**Task details**
Answer with a single number stating how many lines of the entries below include the string "城居民照明".

(Data entries)
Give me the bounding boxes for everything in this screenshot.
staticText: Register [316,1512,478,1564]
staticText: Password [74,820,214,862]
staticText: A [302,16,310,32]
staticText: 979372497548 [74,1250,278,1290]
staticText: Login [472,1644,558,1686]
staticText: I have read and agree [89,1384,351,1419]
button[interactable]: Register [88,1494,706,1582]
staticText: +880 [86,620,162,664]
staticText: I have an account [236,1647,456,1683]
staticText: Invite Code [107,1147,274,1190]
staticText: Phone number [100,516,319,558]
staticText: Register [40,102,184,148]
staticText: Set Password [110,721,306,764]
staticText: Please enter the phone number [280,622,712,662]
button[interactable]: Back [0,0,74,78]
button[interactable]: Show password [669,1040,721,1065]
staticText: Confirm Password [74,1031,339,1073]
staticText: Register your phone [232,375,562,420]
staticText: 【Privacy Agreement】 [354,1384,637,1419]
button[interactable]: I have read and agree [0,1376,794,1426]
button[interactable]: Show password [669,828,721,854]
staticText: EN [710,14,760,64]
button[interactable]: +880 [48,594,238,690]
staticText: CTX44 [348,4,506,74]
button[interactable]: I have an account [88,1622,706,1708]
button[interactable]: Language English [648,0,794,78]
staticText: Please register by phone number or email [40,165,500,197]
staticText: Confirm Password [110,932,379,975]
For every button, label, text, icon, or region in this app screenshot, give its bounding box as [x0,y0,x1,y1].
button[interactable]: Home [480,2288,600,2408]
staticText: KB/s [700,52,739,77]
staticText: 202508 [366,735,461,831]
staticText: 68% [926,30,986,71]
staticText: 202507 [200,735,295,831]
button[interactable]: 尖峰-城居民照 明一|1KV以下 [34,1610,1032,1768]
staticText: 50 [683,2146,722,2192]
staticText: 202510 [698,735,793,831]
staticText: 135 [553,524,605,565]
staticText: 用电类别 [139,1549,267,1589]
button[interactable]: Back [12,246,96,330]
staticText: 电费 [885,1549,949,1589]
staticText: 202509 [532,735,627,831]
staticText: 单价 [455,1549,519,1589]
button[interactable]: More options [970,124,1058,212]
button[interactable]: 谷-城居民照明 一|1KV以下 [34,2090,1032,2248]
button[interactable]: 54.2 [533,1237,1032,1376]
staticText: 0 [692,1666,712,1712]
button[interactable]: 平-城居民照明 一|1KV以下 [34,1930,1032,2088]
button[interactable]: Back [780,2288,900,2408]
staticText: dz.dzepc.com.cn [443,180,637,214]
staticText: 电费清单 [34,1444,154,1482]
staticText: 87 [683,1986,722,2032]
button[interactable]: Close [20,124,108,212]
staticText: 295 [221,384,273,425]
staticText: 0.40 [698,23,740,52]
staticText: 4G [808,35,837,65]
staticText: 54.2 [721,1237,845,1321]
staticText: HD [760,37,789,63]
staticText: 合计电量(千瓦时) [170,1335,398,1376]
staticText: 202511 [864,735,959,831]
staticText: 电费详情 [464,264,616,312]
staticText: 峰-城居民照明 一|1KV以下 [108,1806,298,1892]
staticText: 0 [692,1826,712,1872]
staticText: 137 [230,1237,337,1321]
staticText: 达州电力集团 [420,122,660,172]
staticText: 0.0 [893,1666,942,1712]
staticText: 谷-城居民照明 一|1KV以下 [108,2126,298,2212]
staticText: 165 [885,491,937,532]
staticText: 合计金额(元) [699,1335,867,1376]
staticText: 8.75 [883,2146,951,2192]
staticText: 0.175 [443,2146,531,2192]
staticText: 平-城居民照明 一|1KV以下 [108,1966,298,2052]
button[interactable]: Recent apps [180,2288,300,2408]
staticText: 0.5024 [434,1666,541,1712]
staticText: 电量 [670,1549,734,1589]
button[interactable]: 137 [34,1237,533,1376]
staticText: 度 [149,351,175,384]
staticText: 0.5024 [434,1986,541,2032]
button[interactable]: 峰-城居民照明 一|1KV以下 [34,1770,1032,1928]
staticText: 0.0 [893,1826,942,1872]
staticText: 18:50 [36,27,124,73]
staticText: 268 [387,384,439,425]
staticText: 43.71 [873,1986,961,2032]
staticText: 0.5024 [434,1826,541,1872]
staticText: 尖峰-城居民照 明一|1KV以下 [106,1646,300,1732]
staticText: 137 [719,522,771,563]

**Your response**
6